Sophie Chao
Land of Famished Beings: West Papuan Theories of Hunger
Duke University Press, 2025
272 pages
$28.95
Reviewed by Paige Welsh
When I picked up Sophie Chao’s Land of Famished Beings: West Papuan Theories of Hunger, I was not expecting to learn about an ongoing genocide through deforestation. Chao does not announce that this is the direction of the book for good reason. Land of Famished Beings is an anthropological text about hunger that seeks to elucidate the Marind people of West Papua’s emic conceptualizations of hunger. Beyond a quantifiable sense of malnutrition as a shortage of calories or nutrients, Marind people understand a plurality of hungers that unfold relationally in the more-than-human world. Eating and hungering are processes with ethical implications. They are aspects of human situatedness in the forest the Marind people draw sustenance from. However, encroaching corporate settler colonialism from the palm oil industry is a more recent and seemingly insatiable hunger that eats the land and the bodies of the Marind.

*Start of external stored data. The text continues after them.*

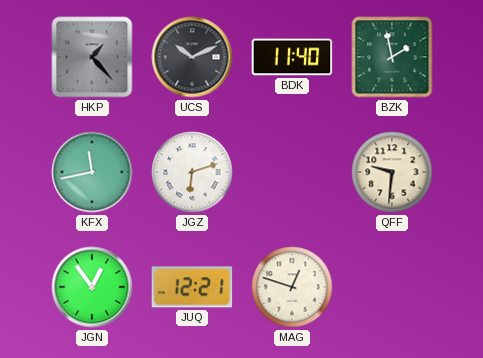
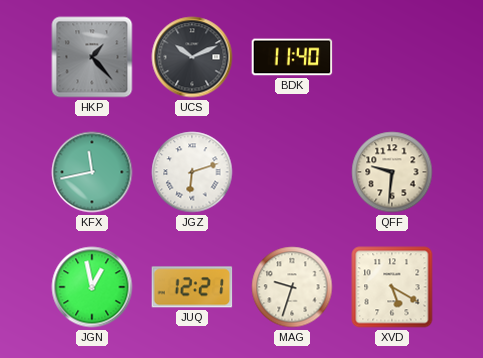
BZK: 1:58 -> none
JGN: 12:54 -> 12:58
MAG: 12:48 -> 9:33
XVD: none -> 5:20
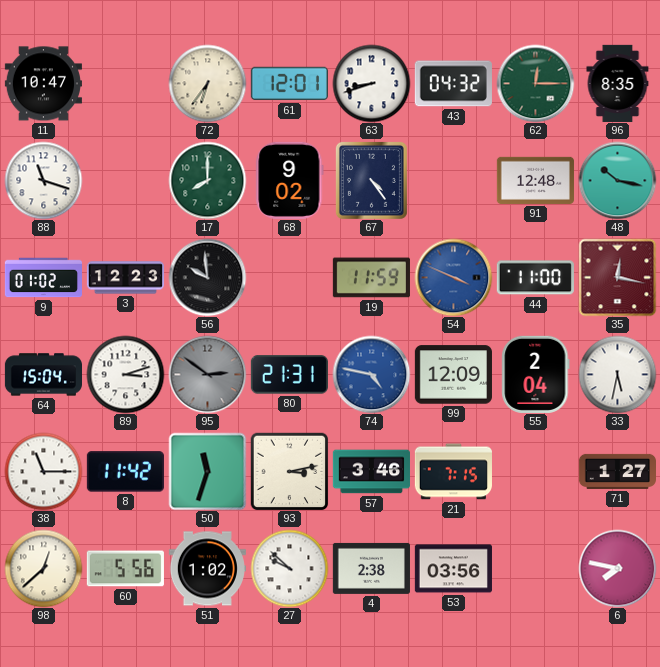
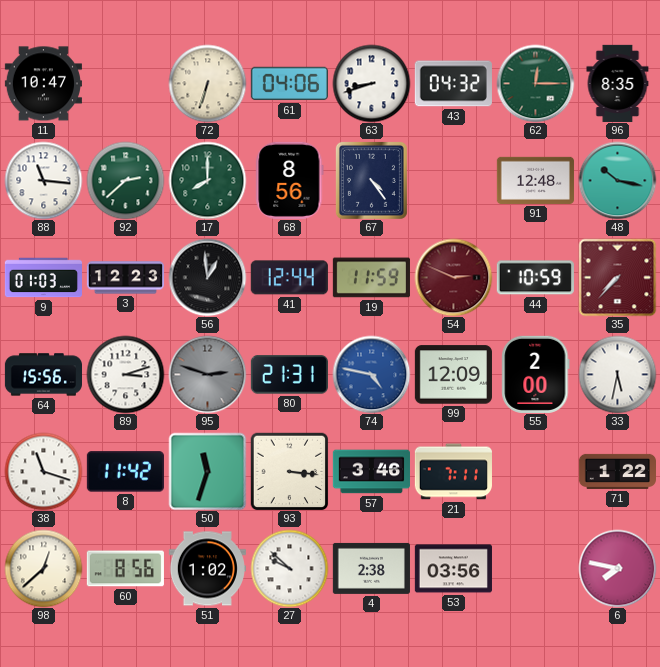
72: 6:36 -> 6:33
61: 12:01 -> 04:06
88: 11:18 -> 11:16
92: none -> 2:38
68: 9:02 -> 8:56
9: 01:02 -> 01:03
56: 9:59 -> 12:59
41: none -> 12:44
54: 3:49 -> 2:49
54 dial: blue -> burgundy
44: 11:00 -> 10:59
35: 12:17 -> 7:37
64: 15:04 -> 15:56
95: 2:51 -> 2:48
55: 2:04 -> 2:00
38: 11:15 -> 11:18
93: 3:13 -> 3:16
21: 7:15 -> 7:11
71: 1:27 -> 1:22
60: 5:56 -> 8:56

Chao works to platform Marind women’s theories of hunger and consumption through a methodology she calls “hesitant anthropology.” She presents what she witnessed in her year and half living alongside Marind women with careful awareness of what an academic text can and cannot do. Her informants are her co-theorists, and Chao presents them as complex people navigating complex problems. Still, Chao is an activist scholar who presents the harms of pollution, deforestation, and state violence at the ambivalent request of her collaborators. You cannot know hunger from reading a book, but you must know there is hunger, and ours is implicated in an interwound world.
Chapter One introduces the reader to the Marind concept of hunger alongside their understanding of satiation. To quote Marcella, a Marind woman who led Chao, “If you want to understand hunger in the village, you must first understand satiation in the forest.” Satiety (kekenyangan in the Marind language) is born of the exchange of vitality with animals, plants, and other humans in and among the forest. This vitality also goes hand in hand with knowledge (ilmu) of the forest and respect for the freedom (kebebasan) of its beings. The Marind certainly hunt, but they do so with consideration for whether animals are at the appropriate stage of life and whether taking that life feels right amongst a range of factors. They also move and seed plants as crops for themselves or game like pigs or cassowary. The discerning and balanced exchange of the wetness of life, be that saliva, blood, perspiration, rivers, or sap from a plant, generates satiety. Beyond being literally full of nutrients, satiety comes out of eating and feeding the more-than-human world with reciprocity.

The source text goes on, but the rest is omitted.